I like to write. It’s a hobby and a passion of mine. When I was a kid, I lost myself in my own fantasy novels. I published a supernatural suspense anthology under a pen name in my early twenties. I still, from time to time, add bits and pieces to a heist novel that has grown in my head while I ride the Metro to and from work.
So there’s the writing part. But why the heck have I decided to write about data science?
Learning to write is learning to think. You don’t know anything clearly until you state it in writing.S. I. Hiyakawa
I’ll admit, I haven’t been at the data science game all that long. I started out as an operations research analyst and a complexity scientist. However, I firmly believe there isn’t one field out there you can find that won’t benefit from understanding data science. I figured out fairly quickly that it was a skill I needed to include in my toolkit, and that I needed to learn quickly.
As I learned, I wrote a number of different pieces – information papers, conference presentations, the occasional journal article, publicly shared blog posts on Medium and LinkedIn – on learning data science. I figured that some of the things I learned along the way might help others needing to learn and provide a useful guide.
But the more I write, the more I’ve learned. And the more I publish out in public forums, the more feedback I’ve received and the more collaboration opportunities I’ve discovered.
So here, simply, is why I write about data science.
I write for understanding.
My thesis adviser often told me that if I fully understood my thesis, I could explain it clearly to every drunk at the bar on a Saturday night. So as I struggled to write about complicated concepts (I wrote my thesis on creating a process to integrate probabilistic design and rare event simulation to solve problems in high reliability systems), I began finding new and interesting ways to explain them to others.
That taught me that the more I force myself to write about something, the better understanding I gain. It’s easy to copy and paste code, and while you know what it does, you don’t always have a thorough understanding of how it works. Writing about it, whether it’s a critique or a tutorial or some other explanation, forces you to really learn what it’s about.
I write for the feedback.
It can be ridiculously hard to get honest feedback on your work, especially when you’re largely self-taught. You miss out on having a professor grade your homework. So while you have developed a largely effective algorithm, you don’t have anyone around to tell you that you used a far more complicated method than you should have, or you made an error in your code that confounded your results.

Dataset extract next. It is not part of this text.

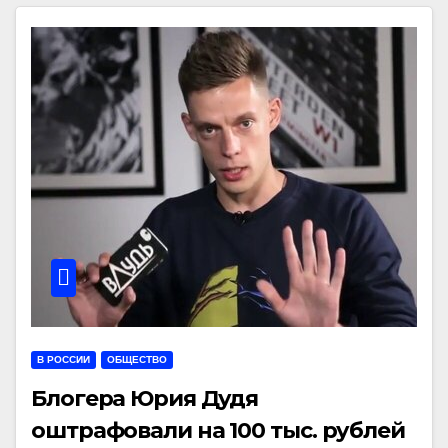
В РОССИИ
ОБЩЕСТВО
Блогера Юрия Дудя
оштрафовали на 100 тыс. рублей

There are lots of folks out there digging into the field of data science with far more experience than I have, and they have been great about providing insight on how they learned, what works and what doesn’t, and where the state of the art in our field really lies.

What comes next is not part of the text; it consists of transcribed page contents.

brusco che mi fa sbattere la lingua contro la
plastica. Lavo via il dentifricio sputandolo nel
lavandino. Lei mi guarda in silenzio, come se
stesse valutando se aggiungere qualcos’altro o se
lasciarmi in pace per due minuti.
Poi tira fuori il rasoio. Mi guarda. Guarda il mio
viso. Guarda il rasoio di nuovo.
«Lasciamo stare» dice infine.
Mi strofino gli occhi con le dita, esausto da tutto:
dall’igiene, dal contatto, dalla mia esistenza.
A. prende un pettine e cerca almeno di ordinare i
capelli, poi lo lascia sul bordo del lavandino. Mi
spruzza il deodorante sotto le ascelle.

I write to educate my bosses and myself.
One of my pet projects is the education of senior decision makers in my industry. They’re savvy folks. They know they need to employ data science and data analysis techniques, advanced analytics, and even machine learning and AI – but they’re not really sure what those are and not really sure how to best use them.

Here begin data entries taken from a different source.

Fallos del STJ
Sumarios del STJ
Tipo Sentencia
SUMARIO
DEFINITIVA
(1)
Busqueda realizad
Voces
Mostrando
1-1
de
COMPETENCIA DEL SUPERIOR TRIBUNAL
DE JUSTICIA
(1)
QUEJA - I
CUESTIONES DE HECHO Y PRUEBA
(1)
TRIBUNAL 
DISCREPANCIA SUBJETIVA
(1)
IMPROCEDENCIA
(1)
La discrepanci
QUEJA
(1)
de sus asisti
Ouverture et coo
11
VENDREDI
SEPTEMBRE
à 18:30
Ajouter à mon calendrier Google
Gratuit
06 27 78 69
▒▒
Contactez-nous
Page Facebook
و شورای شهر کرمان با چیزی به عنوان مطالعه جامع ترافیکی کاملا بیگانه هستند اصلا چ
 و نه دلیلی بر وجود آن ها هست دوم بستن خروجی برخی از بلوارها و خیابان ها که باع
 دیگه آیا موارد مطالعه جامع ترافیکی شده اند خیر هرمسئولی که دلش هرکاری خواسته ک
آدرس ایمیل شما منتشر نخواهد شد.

Writing about data science helps me put complex concepts not only into simple terms, but to put them into the context of the larger organization and how the knowledge of data science can lead us to new horizons.
I write because I believe it’s a necessary skill.
I believe great techniques, ideas, and concepts are only as good as your ability to communicate them to others. There are a lot of great data scientists and analysts out there, but while they can make code stand up and dance for them, they don’t really care all that much about explaining how it works to others.
Unless you’re King of the World for the day, you need to be able to explain how your analytical techniques work and defend your results to a wide variety of audiences who should be questioning them. Writing about data science has helped me practice this on a routine basis.
I find that writing about various technical subjects increases my understanding, helps me share knowledge, enables me to get feedback I might not normally get, and makes it a whole lot easier to produce information papers and reports when my job requires it!
So that’s why I’m here. Your turn to share! What brought you here to read my thoughts on data science and other subjects?